Comment 17 Mark Millard 2020-02-15 06:48:47 UTC
(In reply to Mark Millard from comment #16)

The diff also shows that I missed: filedesc0
Comment 18 Francis Little 2020-02-15 08:23:25 UTC
Created attachment 211663 [details]
Output of slabs="0"
Comment 19 Francis Little 2020-02-15 08:23:40 UTC
Created attachment 211664 [details]
Output of slabs="1"
Comment 20 Francis Little 2020-02-15 08:25:27 UTC
I have applied both patches and attached the output of grep "keg.*layout" in /var/log/messages for both:

vm.debug.uma_multipage_slabs="0"

and

vm.debug.uma_multipage_slabs="1"
Comment 21 Mark Millard 2020-02-15 22:30:48 UTC
(In reply to Ryan Libby from comment #14)

FYI:

I made a -r357979 based kernel that also had the
patches involved. It booted the example G5 Quad
just fine. (World/base was still the artifacts
material for -r357550 instead of being my normal
environment.)

So it appears that this is the last issue
outstanding for having a booting context on these
types of machines, at least for now.
Comment 22 Mark Millard 2020-02-17 19:16:58 UTC
(In reply to Mark Millard from comment #21)

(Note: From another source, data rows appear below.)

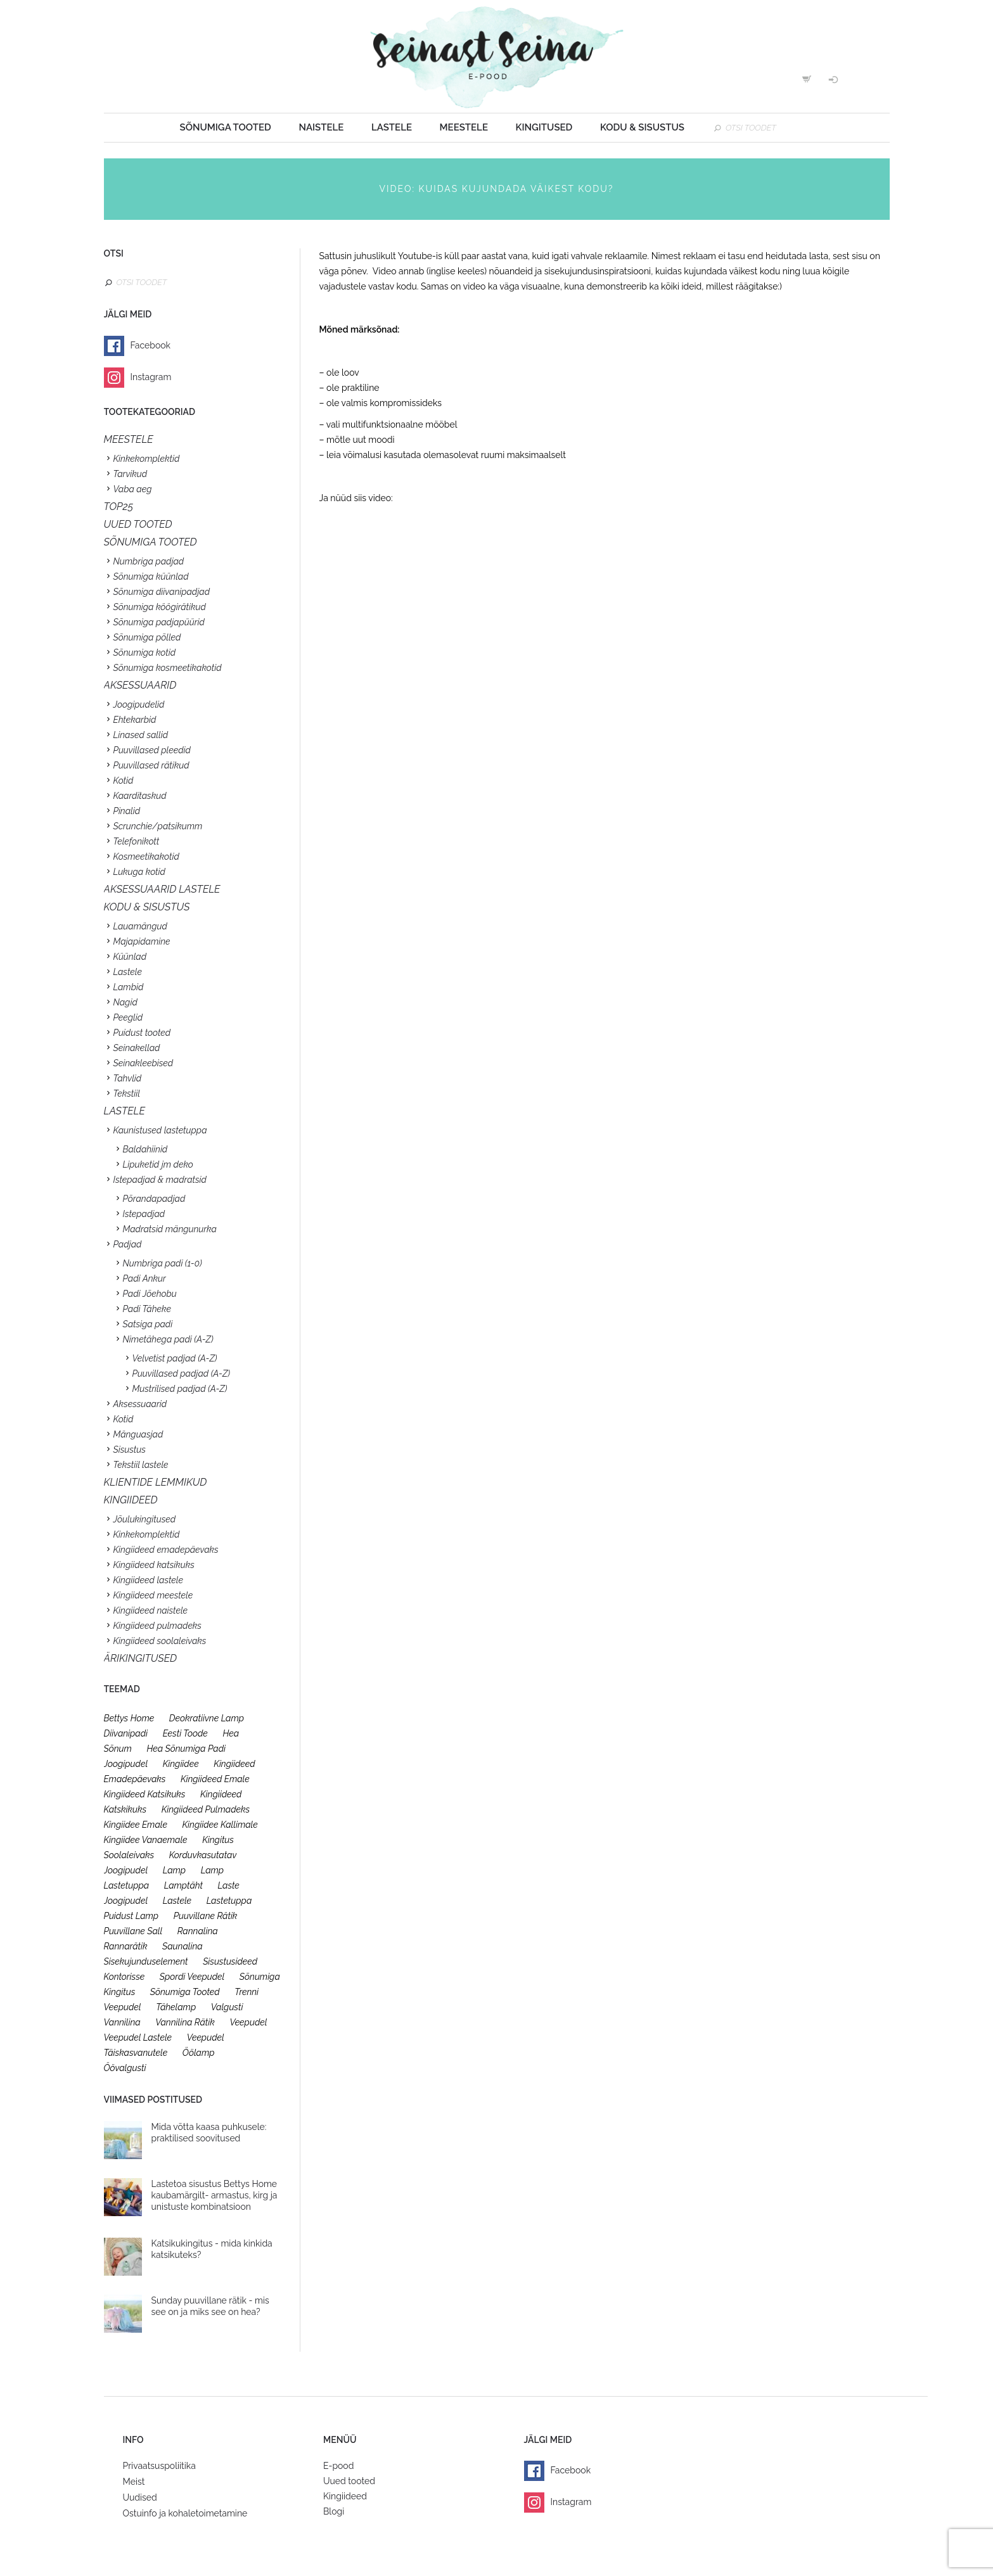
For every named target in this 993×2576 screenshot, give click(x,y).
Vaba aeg (132, 489)
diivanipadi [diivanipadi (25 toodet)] (126, 1733)
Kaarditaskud (140, 796)
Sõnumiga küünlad (151, 576)
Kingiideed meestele (153, 1595)
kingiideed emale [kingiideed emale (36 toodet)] (215, 1779)
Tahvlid (127, 1078)
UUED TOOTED (138, 524)
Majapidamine (141, 941)
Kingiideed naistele (150, 1610)
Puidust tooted (142, 1033)
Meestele (464, 127)
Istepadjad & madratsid (160, 1180)
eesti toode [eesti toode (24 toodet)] (185, 1733)
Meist (134, 2482)
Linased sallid (141, 735)
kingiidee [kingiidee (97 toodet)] (181, 1764)
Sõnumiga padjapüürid (159, 622)
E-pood (338, 2466)
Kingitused (544, 127)
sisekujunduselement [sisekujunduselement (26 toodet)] (146, 1961)
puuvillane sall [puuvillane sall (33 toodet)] (133, 1931)
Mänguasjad (138, 1434)
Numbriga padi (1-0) (162, 1263)
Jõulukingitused (144, 1519)
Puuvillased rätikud (151, 765)
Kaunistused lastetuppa (160, 1130)
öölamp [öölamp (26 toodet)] (199, 2053)
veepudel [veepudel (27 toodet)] (248, 2022)
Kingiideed (345, 2496)
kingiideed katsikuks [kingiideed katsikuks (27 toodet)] (145, 1794)
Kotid (123, 780)
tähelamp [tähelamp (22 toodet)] (176, 2007)
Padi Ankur (144, 1278)
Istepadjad (144, 1214)
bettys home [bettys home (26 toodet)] (129, 1718)
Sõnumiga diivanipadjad (161, 592)
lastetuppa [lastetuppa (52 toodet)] (229, 1901)
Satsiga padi (148, 1324)
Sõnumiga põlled (147, 637)
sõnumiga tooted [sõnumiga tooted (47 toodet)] (185, 1992)
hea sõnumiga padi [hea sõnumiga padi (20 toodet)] (186, 1749)
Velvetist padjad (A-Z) (174, 1358)
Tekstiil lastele (141, 1465)
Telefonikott (136, 841)
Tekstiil (126, 1093)
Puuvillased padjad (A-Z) (181, 1373)
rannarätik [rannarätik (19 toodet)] (126, 1946)
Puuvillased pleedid (152, 750)
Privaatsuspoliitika (159, 2466)
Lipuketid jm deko (158, 1164)
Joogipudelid (139, 704)
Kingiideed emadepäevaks (166, 1550)
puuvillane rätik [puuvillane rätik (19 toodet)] (206, 1916)
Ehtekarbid (135, 720)
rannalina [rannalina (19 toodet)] (197, 1931)
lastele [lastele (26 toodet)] (177, 1901)
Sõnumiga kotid (144, 652)
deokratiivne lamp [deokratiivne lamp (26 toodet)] (206, 1718)
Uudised (140, 2497)
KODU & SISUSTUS (147, 907)
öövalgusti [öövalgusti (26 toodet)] (125, 2068)
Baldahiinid (145, 1149)
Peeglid (128, 1017)
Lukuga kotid (139, 872)
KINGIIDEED (131, 1500)
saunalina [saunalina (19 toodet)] (182, 1946)
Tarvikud (130, 474)
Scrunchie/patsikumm (158, 826)
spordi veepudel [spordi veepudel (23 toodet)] (192, 1977)
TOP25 (119, 507)
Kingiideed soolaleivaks (160, 1641)
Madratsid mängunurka (170, 1229)
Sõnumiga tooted (225, 127)
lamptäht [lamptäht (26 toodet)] (183, 1885)
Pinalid (127, 811)
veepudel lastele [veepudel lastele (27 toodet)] (138, 2037)
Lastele (391, 127)
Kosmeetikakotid (146, 856)
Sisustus (129, 1449)
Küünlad (130, 957)
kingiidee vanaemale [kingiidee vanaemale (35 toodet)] (146, 1840)
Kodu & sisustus (642, 127)
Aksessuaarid (140, 685)
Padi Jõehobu (150, 1294)
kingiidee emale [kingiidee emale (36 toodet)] (135, 1825)
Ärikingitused (140, 1658)
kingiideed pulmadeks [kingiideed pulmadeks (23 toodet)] (206, 1809)
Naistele (320, 127)
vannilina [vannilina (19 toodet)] (122, 2022)
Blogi (333, 2511)
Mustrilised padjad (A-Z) (179, 1389)
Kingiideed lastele (148, 1580)
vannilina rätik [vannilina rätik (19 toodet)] (185, 2022)
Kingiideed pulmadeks (157, 1626)
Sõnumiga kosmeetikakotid (167, 668)
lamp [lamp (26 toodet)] (174, 1870)
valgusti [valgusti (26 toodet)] (227, 2007)
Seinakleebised (143, 1063)
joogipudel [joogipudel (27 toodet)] (126, 1764)
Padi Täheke (147, 1309)
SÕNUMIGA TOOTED (150, 542)
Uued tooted (349, 2481)
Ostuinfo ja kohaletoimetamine (185, 2513)
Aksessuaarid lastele (162, 889)
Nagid (125, 1002)
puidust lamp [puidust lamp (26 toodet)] (131, 1916)
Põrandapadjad (154, 1199)
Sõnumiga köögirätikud (159, 607)
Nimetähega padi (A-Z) (168, 1339)
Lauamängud (140, 926)
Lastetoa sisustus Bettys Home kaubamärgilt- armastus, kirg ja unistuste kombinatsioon (214, 2195)
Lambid (128, 987)
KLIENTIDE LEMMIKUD (155, 1482)
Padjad (127, 1244)
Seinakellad (136, 1048)
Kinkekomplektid (146, 459)
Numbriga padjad (148, 561)
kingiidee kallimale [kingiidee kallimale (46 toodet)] (220, 1825)
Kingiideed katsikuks (154, 1565)
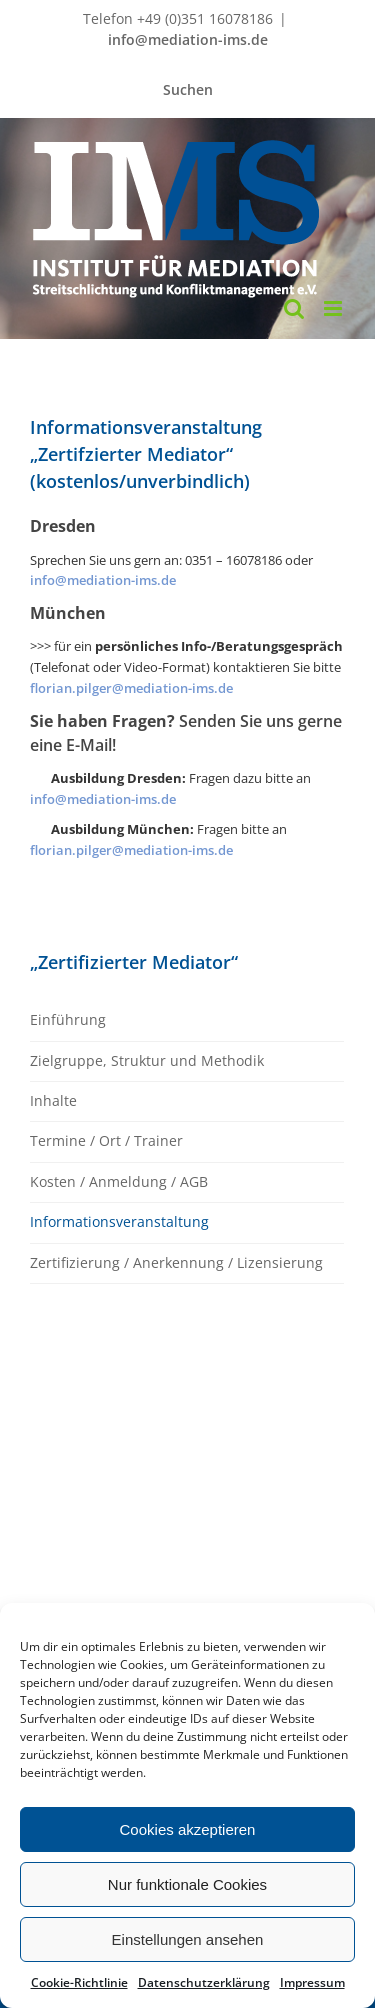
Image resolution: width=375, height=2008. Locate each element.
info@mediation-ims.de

Note: I progressed my normal powerpc64 PowerMac
environment to head -r357979 as well. The patch
has worked fine on the G5 "Quad" for that context
as well.
Comment 23 commit-hook freebsd_committer freebsd_triage 2020-02-19 04:46:59 UTC
A commit references this bug:

Author: rlibby
Date: Wed Feb 19 04:46:41 UTC 2020
New revision: 358094
URL: https://svnweb.freebsd.org/changeset/base/358094

Log:
  powerpc: unconditionally mark SLB zones UMA_ZONE_CONTIG

  PR:		244118
  Reported by:	Francis Little <oggy at farscape.co.uk>
  Tested by:	Francis Little, Mark Millard <marklmi at yahoo.com>
  Reviewed by:	markj
  Sponsored by:	Dell EMC Isilon
  Differential Revision:	https://reviews.freebsd.org/D23729

Changes:
  head/sys/powerpc/aim/slb.c
Comment 24 Ryan Libby freebsd_committer freebsd_triage 2020-02-19 04:52:27 UTC
Regression in head from r357549, fixed in r358094.